In the listing that follows, find the line with "東京都墨田区・葛飾区・江戸川区・台東区・江東・荒川区・", then copy exactly from it through the line with "República Dominicana - abril 2027 - 2028", leaving out every picture.

==== Data for the task ====

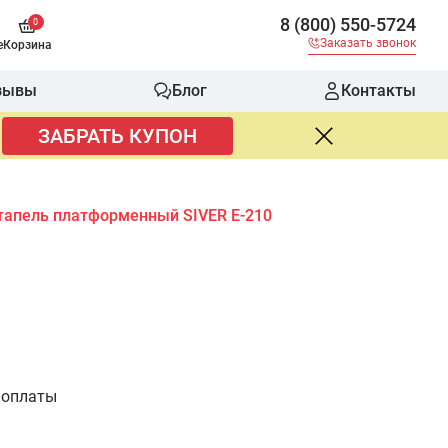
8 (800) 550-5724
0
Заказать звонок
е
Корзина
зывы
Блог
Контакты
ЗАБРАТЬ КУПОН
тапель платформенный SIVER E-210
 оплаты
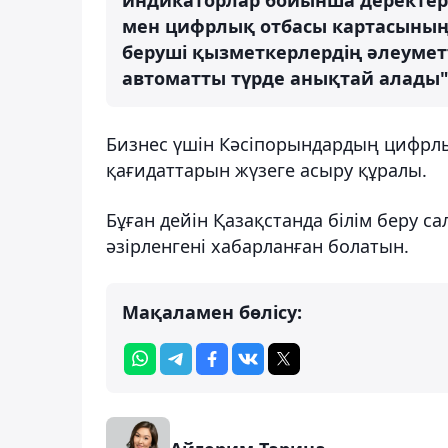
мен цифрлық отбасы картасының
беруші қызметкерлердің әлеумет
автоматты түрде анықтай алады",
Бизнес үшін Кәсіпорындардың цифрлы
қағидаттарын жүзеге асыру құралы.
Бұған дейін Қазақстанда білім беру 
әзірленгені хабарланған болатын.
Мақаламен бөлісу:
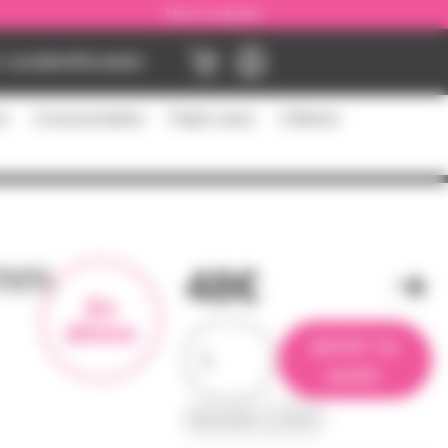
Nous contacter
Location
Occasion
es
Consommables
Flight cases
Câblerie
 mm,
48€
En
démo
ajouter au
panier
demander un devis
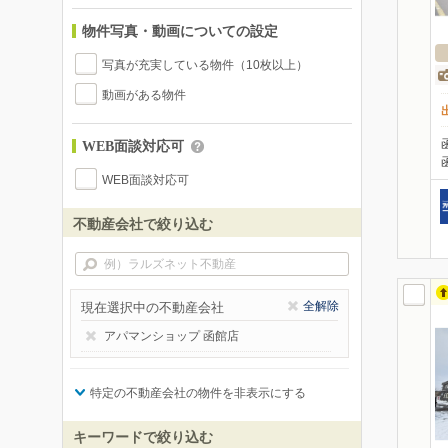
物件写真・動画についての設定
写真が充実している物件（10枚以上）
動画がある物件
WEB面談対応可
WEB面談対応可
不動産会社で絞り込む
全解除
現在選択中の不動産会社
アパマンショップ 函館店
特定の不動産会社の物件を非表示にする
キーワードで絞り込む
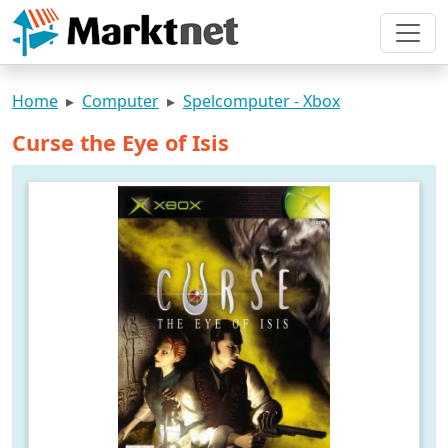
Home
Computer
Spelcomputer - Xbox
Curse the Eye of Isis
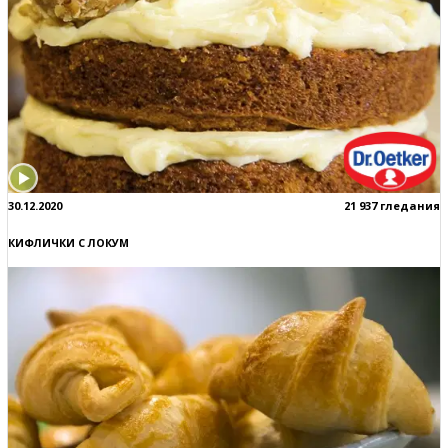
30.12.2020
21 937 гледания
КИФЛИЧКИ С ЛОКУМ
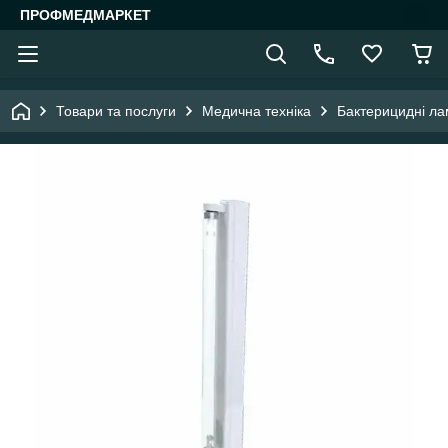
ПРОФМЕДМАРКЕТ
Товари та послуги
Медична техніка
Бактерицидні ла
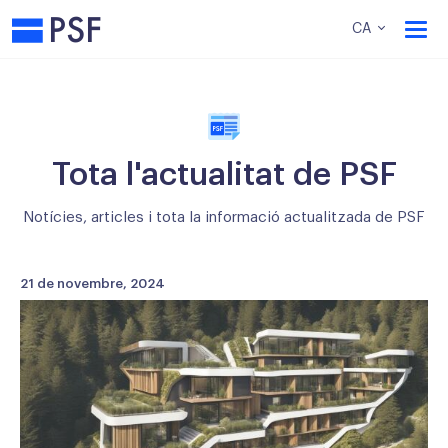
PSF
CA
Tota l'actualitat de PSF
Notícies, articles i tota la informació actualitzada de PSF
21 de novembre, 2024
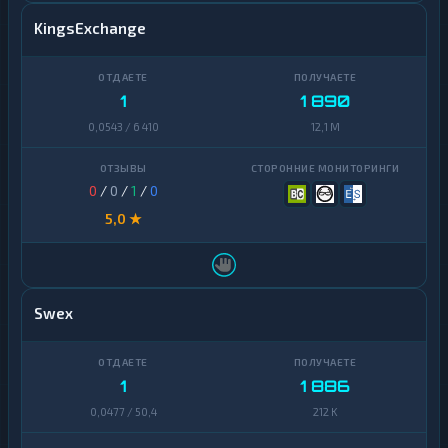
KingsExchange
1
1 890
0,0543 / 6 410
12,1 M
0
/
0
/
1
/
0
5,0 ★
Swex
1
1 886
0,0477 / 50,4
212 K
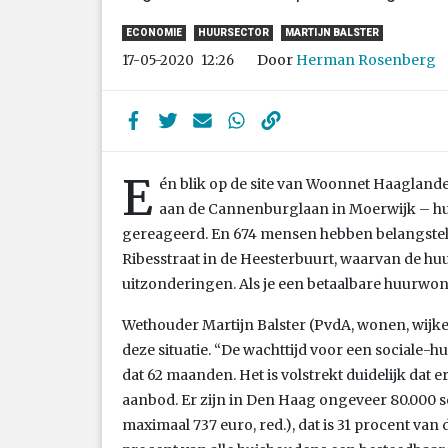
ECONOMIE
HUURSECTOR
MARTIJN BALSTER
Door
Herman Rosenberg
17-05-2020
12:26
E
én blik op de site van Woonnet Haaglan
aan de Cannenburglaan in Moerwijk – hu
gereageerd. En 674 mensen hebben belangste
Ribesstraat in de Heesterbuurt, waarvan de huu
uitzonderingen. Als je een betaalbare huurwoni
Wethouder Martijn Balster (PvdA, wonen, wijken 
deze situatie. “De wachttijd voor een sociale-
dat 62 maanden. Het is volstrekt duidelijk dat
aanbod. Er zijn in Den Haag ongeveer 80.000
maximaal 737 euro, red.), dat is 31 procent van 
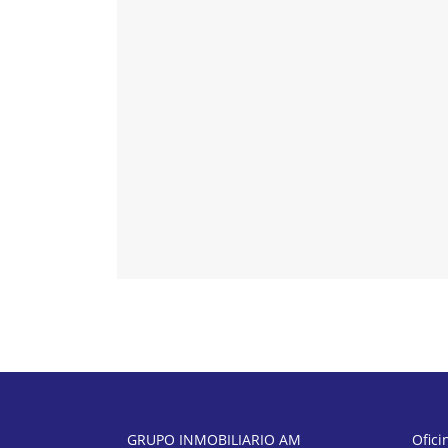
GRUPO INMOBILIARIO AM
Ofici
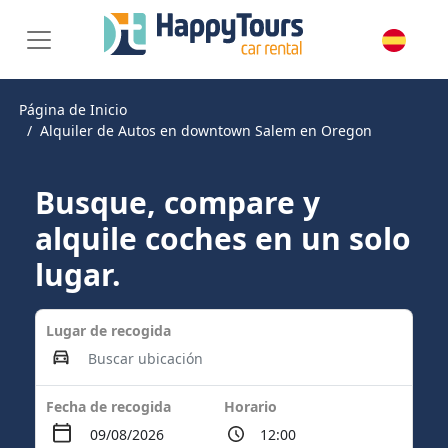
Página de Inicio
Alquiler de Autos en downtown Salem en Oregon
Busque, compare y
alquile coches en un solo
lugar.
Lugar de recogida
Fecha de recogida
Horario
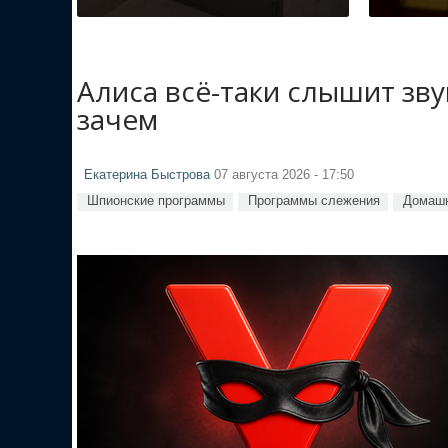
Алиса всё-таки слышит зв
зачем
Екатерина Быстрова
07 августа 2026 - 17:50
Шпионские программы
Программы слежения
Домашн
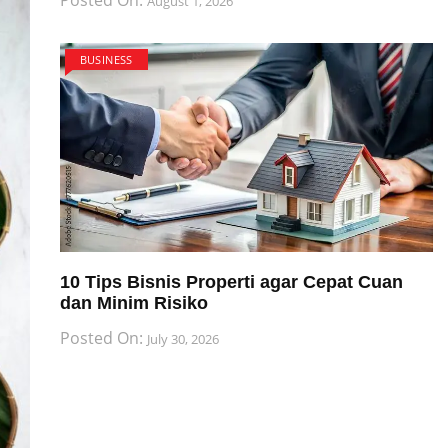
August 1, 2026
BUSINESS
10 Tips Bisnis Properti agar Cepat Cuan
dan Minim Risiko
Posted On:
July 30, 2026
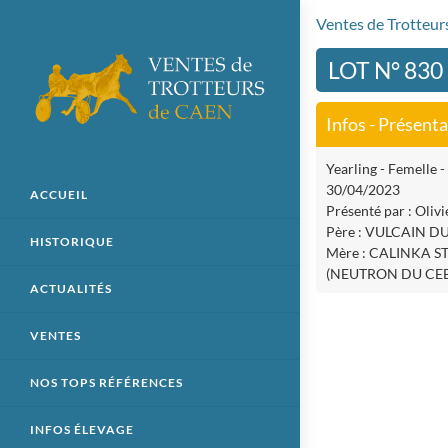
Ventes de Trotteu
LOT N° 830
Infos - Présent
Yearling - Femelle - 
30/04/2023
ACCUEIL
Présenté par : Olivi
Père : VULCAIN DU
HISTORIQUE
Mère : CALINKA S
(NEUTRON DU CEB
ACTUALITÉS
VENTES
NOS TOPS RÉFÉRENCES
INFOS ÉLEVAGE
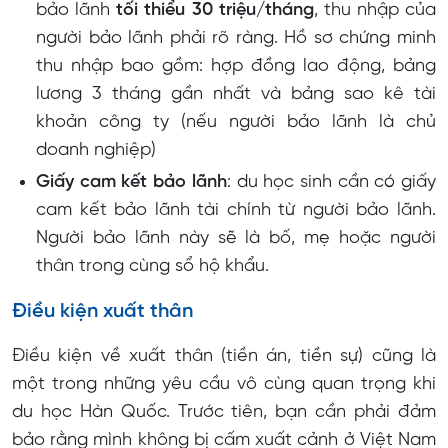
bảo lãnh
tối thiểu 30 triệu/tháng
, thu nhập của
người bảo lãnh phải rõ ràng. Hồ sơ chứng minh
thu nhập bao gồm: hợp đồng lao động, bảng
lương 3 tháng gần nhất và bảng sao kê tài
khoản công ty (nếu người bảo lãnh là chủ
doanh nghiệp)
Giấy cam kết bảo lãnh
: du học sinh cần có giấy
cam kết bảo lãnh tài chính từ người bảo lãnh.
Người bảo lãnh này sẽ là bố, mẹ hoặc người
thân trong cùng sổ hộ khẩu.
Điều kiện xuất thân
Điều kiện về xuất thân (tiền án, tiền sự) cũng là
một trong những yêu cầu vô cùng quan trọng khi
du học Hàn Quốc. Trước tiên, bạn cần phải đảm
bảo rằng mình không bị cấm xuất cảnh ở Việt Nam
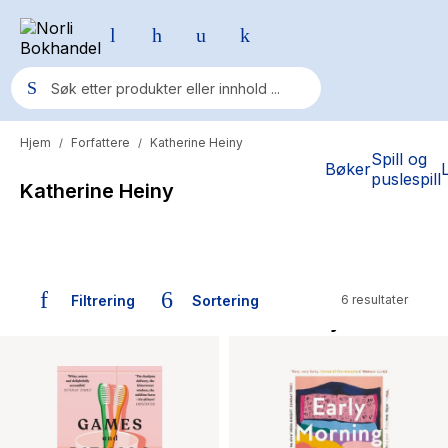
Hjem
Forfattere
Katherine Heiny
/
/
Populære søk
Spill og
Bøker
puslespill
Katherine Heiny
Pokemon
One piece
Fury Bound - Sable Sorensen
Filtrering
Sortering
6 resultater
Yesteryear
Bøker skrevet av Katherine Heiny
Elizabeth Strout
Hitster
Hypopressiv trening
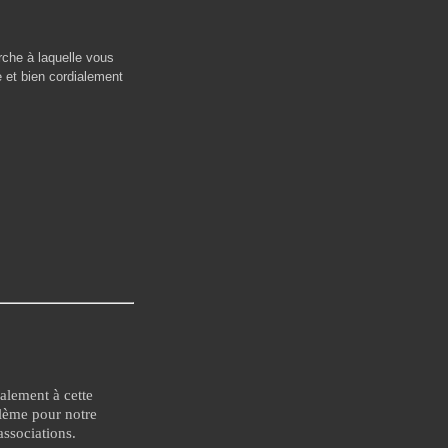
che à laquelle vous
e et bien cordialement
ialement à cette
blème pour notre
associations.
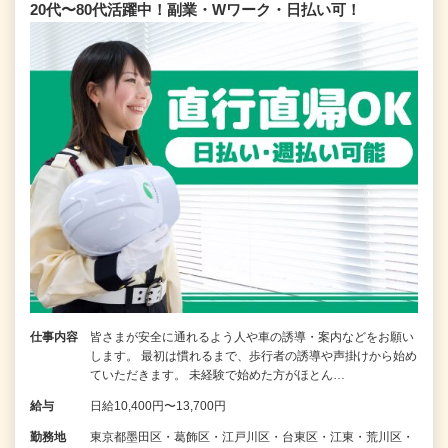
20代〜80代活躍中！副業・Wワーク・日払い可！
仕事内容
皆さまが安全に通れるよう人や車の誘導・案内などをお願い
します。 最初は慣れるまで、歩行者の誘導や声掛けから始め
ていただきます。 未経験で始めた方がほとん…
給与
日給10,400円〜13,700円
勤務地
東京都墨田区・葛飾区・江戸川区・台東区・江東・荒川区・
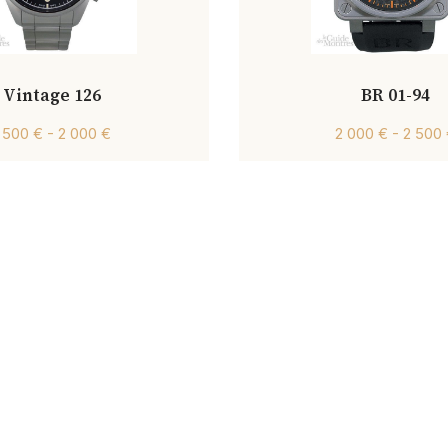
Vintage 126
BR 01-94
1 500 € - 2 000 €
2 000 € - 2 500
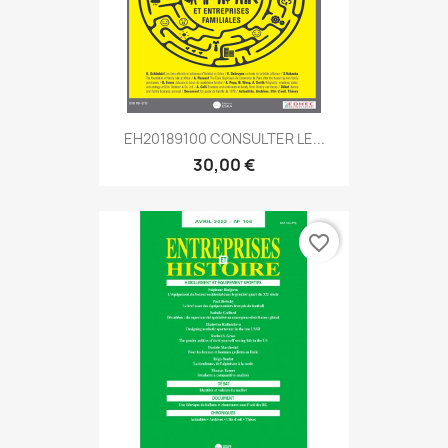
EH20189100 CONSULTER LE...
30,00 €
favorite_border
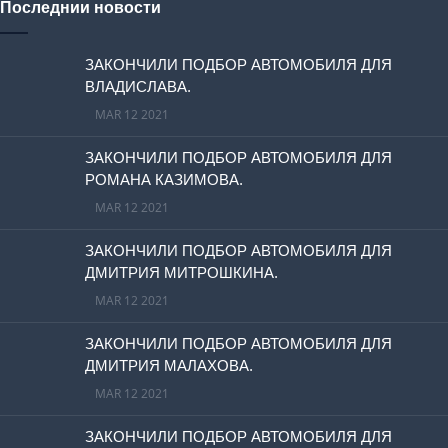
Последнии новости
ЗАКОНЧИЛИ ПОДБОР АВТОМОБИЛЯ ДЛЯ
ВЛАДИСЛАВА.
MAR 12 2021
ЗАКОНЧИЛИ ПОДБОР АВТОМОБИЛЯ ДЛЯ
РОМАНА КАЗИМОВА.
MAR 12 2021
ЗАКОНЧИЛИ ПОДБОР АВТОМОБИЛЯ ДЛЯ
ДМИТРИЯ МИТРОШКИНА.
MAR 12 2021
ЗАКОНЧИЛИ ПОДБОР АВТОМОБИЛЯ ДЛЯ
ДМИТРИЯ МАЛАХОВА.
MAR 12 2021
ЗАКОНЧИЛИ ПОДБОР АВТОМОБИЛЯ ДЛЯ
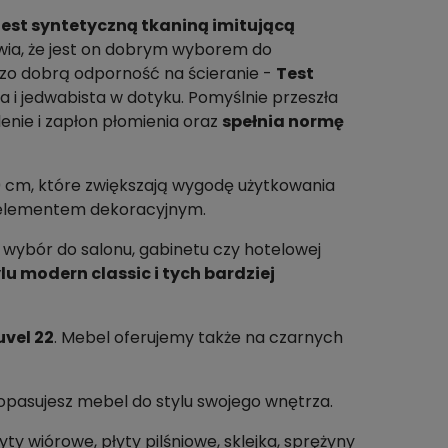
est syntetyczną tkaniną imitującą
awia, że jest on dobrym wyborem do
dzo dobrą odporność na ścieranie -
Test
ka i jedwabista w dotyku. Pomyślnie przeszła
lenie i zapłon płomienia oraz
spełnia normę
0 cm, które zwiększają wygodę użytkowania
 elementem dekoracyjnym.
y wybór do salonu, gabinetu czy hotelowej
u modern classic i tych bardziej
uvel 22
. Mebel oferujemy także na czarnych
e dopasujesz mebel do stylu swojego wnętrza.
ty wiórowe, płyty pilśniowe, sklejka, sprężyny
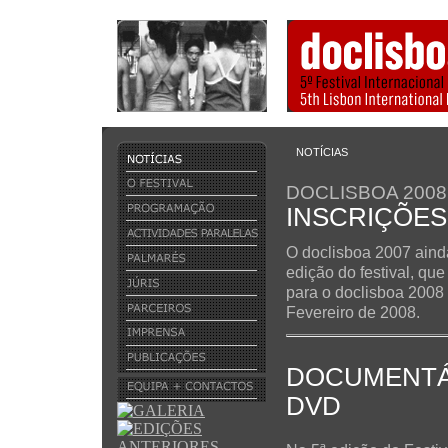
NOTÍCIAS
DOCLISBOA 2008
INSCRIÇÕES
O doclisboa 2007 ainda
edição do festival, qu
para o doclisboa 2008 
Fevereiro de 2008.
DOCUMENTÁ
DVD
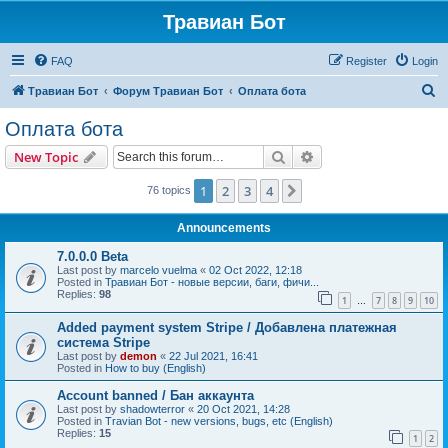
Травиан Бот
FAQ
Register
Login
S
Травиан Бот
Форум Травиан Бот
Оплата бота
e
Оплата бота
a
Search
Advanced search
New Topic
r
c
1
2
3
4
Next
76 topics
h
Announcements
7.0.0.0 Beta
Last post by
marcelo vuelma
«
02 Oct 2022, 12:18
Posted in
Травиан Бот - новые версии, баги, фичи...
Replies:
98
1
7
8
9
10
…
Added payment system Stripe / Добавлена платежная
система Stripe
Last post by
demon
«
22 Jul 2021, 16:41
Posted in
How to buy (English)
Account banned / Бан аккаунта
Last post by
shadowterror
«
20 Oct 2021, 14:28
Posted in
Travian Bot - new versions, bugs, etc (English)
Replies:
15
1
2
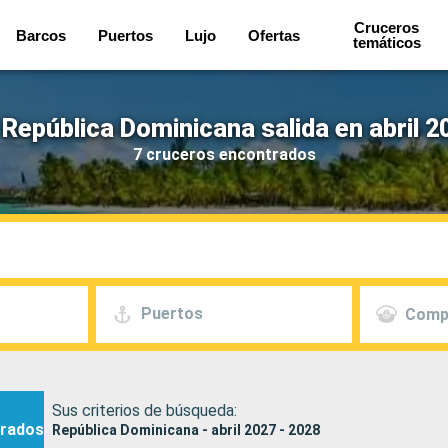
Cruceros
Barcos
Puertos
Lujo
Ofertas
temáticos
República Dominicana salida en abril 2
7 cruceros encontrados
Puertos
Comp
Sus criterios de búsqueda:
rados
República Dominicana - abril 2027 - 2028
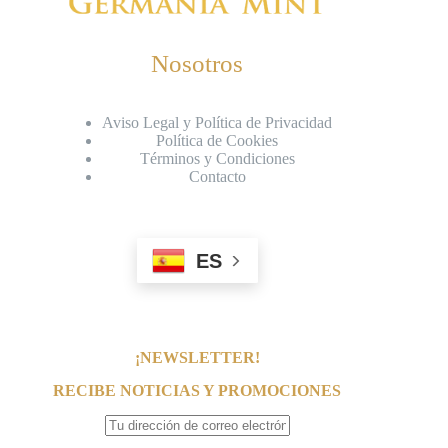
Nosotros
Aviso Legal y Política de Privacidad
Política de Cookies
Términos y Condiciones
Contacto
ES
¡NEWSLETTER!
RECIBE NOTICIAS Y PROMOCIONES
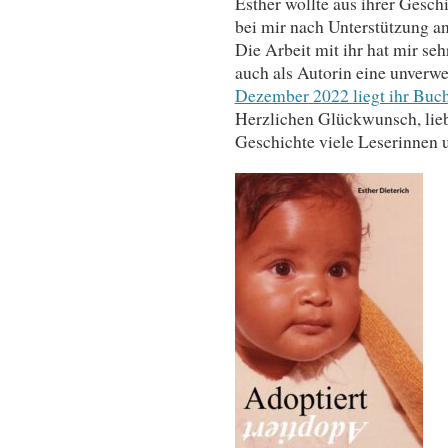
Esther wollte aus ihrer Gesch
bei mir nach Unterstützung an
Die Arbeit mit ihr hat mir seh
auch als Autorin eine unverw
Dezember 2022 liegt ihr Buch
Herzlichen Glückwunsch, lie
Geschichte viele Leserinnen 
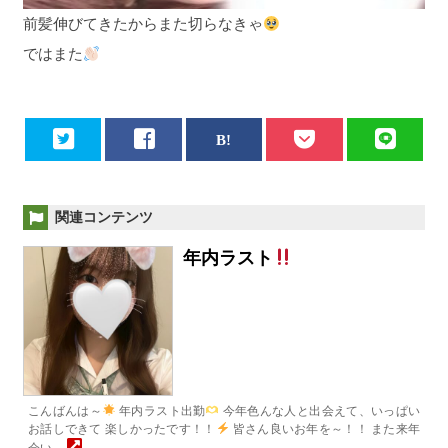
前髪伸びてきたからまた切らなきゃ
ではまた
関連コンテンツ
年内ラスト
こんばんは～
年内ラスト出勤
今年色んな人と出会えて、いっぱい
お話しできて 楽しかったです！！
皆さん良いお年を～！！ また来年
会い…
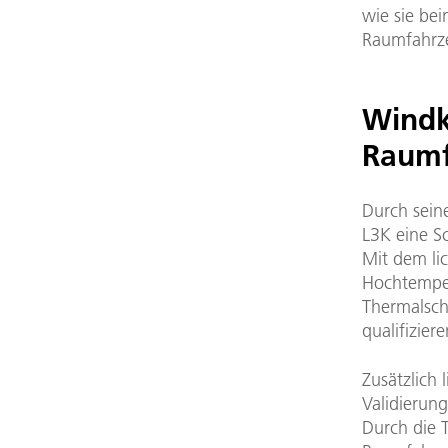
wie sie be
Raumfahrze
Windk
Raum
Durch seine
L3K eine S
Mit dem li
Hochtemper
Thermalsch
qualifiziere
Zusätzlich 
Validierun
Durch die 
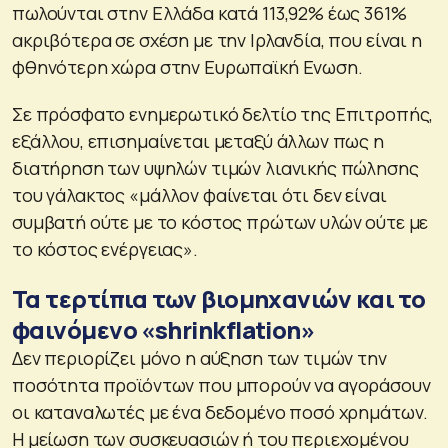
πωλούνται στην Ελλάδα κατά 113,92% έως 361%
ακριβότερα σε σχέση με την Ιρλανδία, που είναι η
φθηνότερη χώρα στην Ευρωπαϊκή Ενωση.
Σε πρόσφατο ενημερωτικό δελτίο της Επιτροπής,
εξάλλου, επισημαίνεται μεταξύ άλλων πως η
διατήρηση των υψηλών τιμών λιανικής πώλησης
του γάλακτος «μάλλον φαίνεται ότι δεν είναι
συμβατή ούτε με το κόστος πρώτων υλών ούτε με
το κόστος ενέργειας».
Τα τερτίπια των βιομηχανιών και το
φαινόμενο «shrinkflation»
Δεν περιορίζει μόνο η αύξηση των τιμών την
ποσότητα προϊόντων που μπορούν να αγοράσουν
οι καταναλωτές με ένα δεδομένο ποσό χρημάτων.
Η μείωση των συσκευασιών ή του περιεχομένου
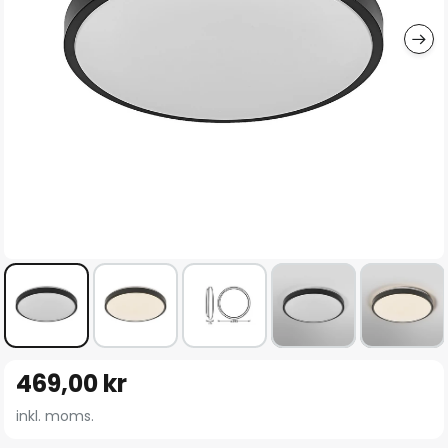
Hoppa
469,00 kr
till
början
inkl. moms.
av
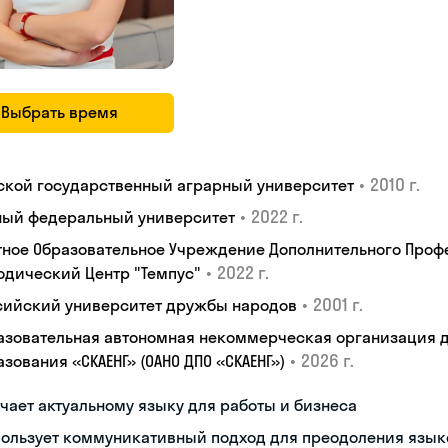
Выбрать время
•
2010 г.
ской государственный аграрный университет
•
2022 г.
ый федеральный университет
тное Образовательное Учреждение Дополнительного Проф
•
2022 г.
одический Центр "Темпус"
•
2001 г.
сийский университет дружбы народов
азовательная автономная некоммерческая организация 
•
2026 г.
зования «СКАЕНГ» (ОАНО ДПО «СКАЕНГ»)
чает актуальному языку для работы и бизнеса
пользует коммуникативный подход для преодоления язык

====

Solution for this task:
東京都墨田区・葛飾区・江戸川区・台東区・江東・荒川区・
Vintage 126
BR 01-94
1 500 € - 2 000 €
2 000 € - 2 500
EH20189100 CONSULTER LE...
30,00 €
favorite_border
Последнии новости
ЗАКОНЧИЛИ ПОДБОР АВТОМОБИЛЯ ДЛЯ
ВЛАДИСЛАВА.
MAR 12 2021
ЗАКОНЧИЛИ ПОДБОР АВТОМОБИЛЯ ДЛЯ
РОМАНА КАЗИМОВА.
MAR 12 2021
ЗАКОНЧИЛИ ПОДБОР АВТОМОБИЛЯ ДЛЯ
ДМИТРИЯ МИТРОШКИНА.
MAR 12 2021
ЗАКОНЧИЛИ ПОДБОР АВТОМОБИЛЯ ДЛЯ
ДМИТРИЯ МАЛАХОВА.
MAR 12 2021
ЗАКОНЧИЛИ ПОДБОР АВТОМОБИЛЯ ДЛЯ
est syntetyczną tkaniną imitującą
awia, że jest on dobrym wyborem do
dzo dobrą odporność na ścieranie -
Test
ka i jedwabista w dotyku. Pomyślnie przeszła
lenie i zapłon płomienia oraz
spełnia normę
0 cm, które zwiększają wygodę użytkowania
 elementem dekoracyjnym.
y wybór do salonu, gabinetu czy hotelowej
u modern classic i tych bardziej
uvel 22
. Mebel oferujemy także na czarnych
e dopasujesz mebel do stylu swojego wnętrza.
ty wiórowe, płyty pilśniowe, sklejka, sprężyny
NOTÍCIAS
DOCLISBOA 2008
INSCRIÇÕES
O doclisboa 2007 ainda
edição do festival, qu
para o doclisboa 2008 
Fevereiro de 2008.
DOCUMENTÁ
DVD
Травиан Бот
FAQ
Register
Login
S
Травиан Бот
Форум Травиан Бот
Оплата бота
e
Оплата бота
a
Search
Advanced search
New Topic
r
c
1
2
3
4
Next
76 topics
h
Announcements
7.0.0.0 Beta
Last post by
marcelo vuelma
«
02 Oct 2022, 12:18
Posted in
Травиан Бот - новые версии, баги, фичи...
Replies:
98
1
7
8
9
10
…
Added payment system Stripe / Добавлена платежная
система Stripe
Last post by
demon
«
22 Jul 2021, 16:41
Posted in
How to buy (English)
Account banned / Бан аккаунта
Last post by
shadowterror
«
20 Oct 2021, 14:28
Posted in
Travian Bot - new versions, bugs, etc (English)
Replies:
15
1
2
Cruceros
Barcos
Puertos
Lujo
Ofertas
temáticos
República Dominicana salida en abril 2
7 cruceros encontrados
Puertos
Comp
Sus criterios de búsqueda:
rados
República Dominicana - abril 2027 - 2028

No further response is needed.